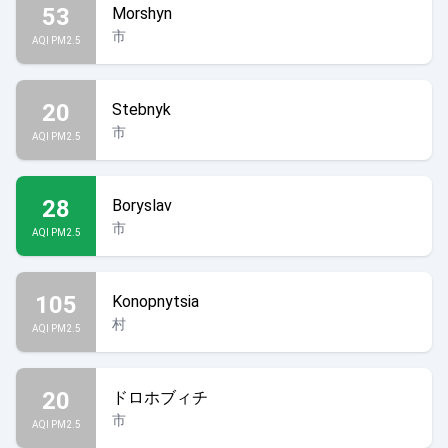
53
Morshyn
市
AQI PM2.5
20
Stebnyk
市
AQI PM2.5
28
Boryslav
市
AQI PM2.5
105
Konopnytsia
村
AQI PM2.5
20
ドロホブィチ
市
AQI PM2.5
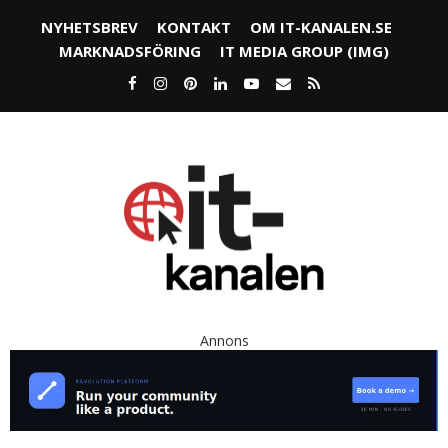
NYHETSBREV
KONTAKT
OM IT-KANALEN.SE
MARKNADSFÖRING
IT MEDIA GROUP (IMG)
Annons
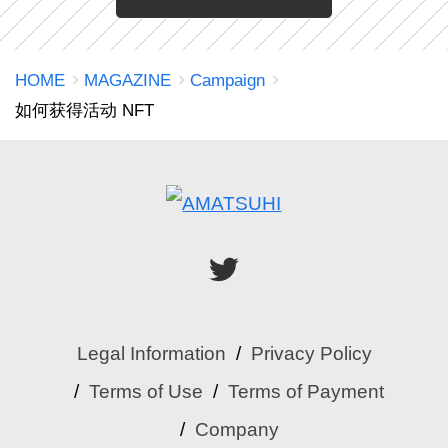
HOME
MAGAZINE
Campaign
如何获得活动 NFT
Legal Information
Privacy Policy
Terms of Use
Terms of Payment
Company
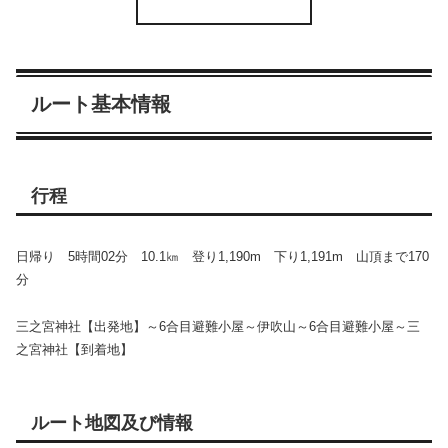
ルート基本情報
行程
日帰り 5時間02分 10.1㎞ 登り1,190m 下り1,191m 山頂まで170
分
三之宮神社【出発地】～6合目避難小屋～伊吹山～6合目避難小屋～三
之宮神社【到着地】
ルート地図及び情報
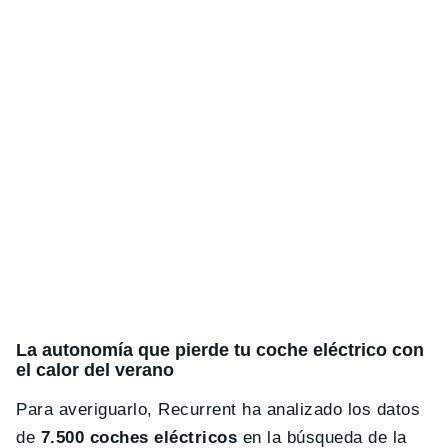
La autonomía que pierde tu coche eléctrico con
el calor del verano
Para averiguarlo, Recurrent ha analizado los datos
de
7.500 coches eléctricos
en la búsqueda de la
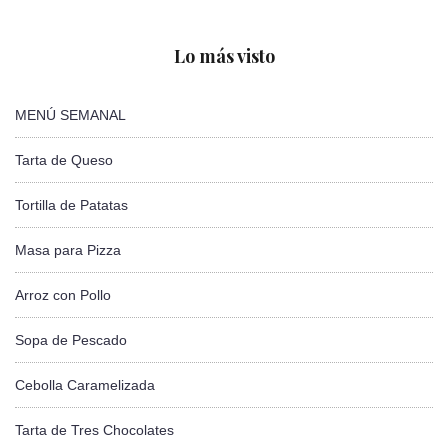
Lo más visto
MENÚ SEMANAL
Tarta de Queso
Tortilla de Patatas
Masa para Pizza
Arroz con Pollo
Sopa de Pescado
Cebolla Caramelizada
Tarta de Tres Chocolates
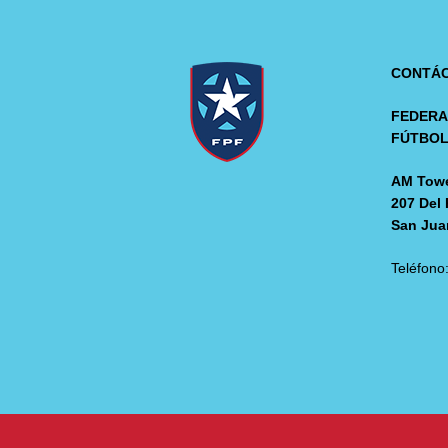
CONTÁ
FEDERA
FÚTBO
AM Towe
207 Del 
San Jua
Teléfono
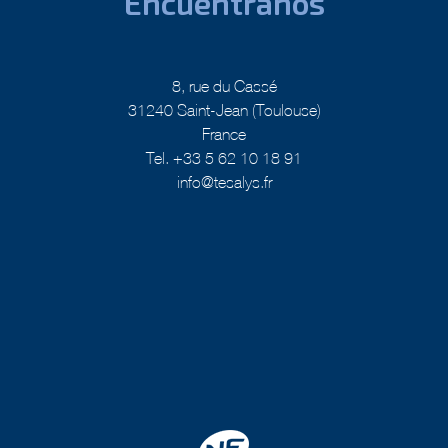
Encuéntranos
8, rue du Cassé
31240 Saint-Jean (Toulouse)
France
Tel. +33 5 62 10 18 91
info@tesalys.fr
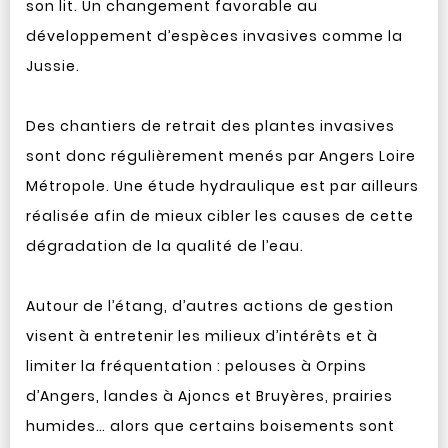
son lit. Un changement favorable au
développement d’espèces invasives comme la
Jussie.
Des chantiers de retrait des plantes invasives
sont donc régulièrement menés par Angers Loire
Métropole. Une étude hydraulique est par ailleurs
réalisée afin de mieux cibler les causes de cette
dégradation de la qualité de l’eau.
Autour de l’étang, d’autres actions de gestion
visent à entretenir les milieux d’intérêts et à
limiter la fréquentation : pelouses à Orpins
d’Angers, landes à Ajoncs et Bruyères, prairies
humides… alors que certains boisements sont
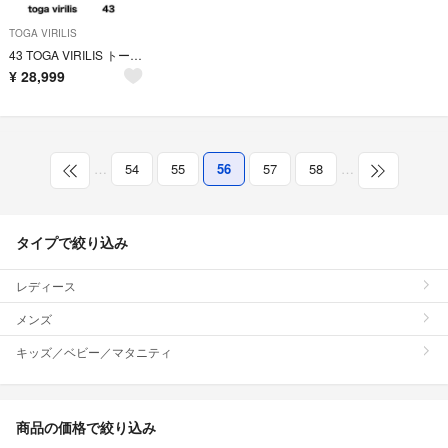
TOGA VIRILIS
43 TOGA VIRILIS トーガ ビリリース ブーツ ブラック レザー
¥
28,999
…
54
55
56
57
58
…
タイプで絞り込み
レディース
メンズ
キッズ／ベビー／マタニティ
商品の価格で絞り込み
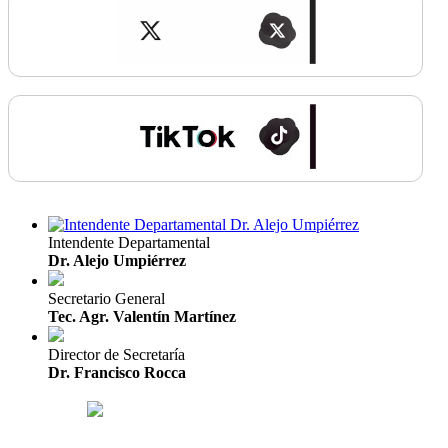
Intendente Departamental
Dr. Alejo Umpiérrez
Secretario General
Tec. Agr. Valentín Martínez
Director de Secretaría
Dr. Francisco Rocca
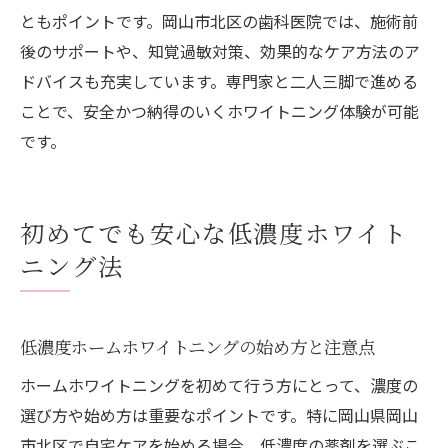
ともポイントです。岡山市北区の歯科医院では、施術前
後のサポートや、知覚過敏対策、効果的なケア方法のア
ドバイスも充実しています。専門家と二人三脚で進める
ことで、安全かつ納得のいくホワイトニング体験が可能
です。
初めてでも安心な低濃度ホワイト
ニング法
低濃度ホームホワイトニングの始め方と注意点
ホームホワイトニングを初めて行う方にとって、濃度の
選び方や始め方は重要なポイントです。特に岡山県岡山
市北区で自宅ケアを始める場合、低濃度の薬剤を選ぶこ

*-*-*

■ **Instructions for the task**
Report each line in the data above that holds the word "sont" by copying it.

■ **Answer area**
sont donc régulièrement menés par Angers Loire
humides… alors que certains boisements sont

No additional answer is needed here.